***** MATERIAL PROVIDED

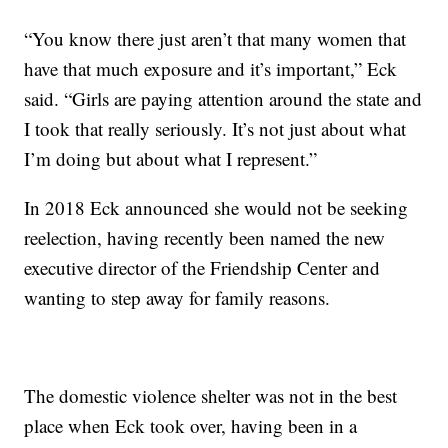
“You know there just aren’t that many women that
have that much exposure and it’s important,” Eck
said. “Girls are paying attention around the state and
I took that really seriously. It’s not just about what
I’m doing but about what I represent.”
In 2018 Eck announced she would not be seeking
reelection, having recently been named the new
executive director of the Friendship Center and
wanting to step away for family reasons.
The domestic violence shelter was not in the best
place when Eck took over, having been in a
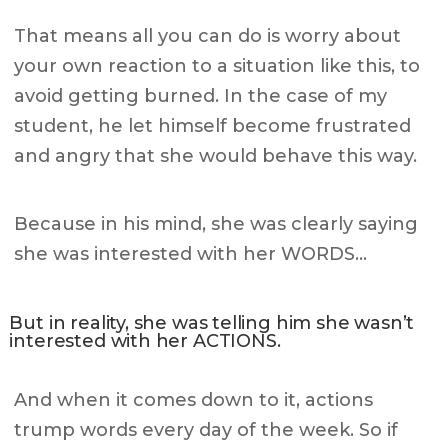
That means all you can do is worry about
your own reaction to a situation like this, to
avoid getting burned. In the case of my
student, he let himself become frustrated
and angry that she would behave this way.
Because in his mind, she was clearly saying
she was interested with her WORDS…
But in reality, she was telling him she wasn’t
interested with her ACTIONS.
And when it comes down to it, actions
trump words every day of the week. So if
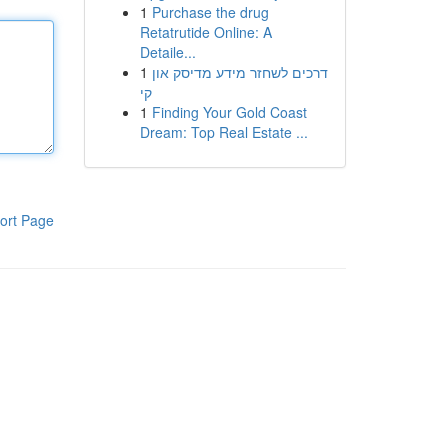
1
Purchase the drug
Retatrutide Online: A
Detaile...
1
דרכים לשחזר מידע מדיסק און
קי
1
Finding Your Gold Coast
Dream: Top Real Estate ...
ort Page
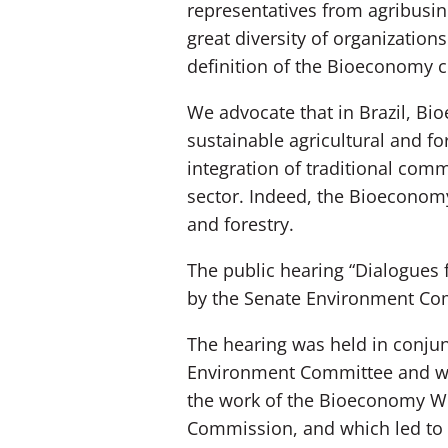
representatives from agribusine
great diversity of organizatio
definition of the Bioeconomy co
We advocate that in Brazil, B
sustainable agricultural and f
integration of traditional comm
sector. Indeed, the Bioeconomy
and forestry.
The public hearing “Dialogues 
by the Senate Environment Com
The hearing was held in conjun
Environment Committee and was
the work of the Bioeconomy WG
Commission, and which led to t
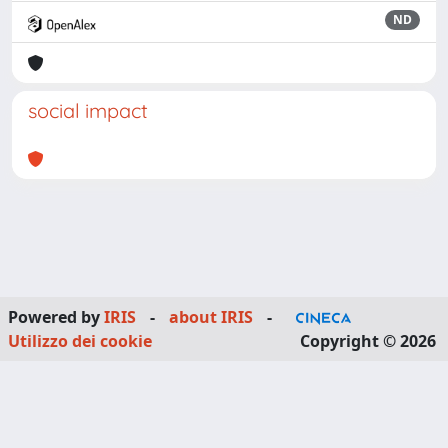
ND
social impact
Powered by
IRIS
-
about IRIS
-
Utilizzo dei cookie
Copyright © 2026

**********

WHAT YOU WILL DO: Omit the pictures. Transcribe word for word the lines from the one containing "Environment Committee and was" through the end of the listing, inclusive.

RESULT OF THE EXERCISE:
Environment Committee and was
the work of the Bioeconomy WG
Commission, and which led to t
ND
social impact
Powered by
IRIS
-
about IRIS
-
Utilizzo dei cookie
Copyright © 2026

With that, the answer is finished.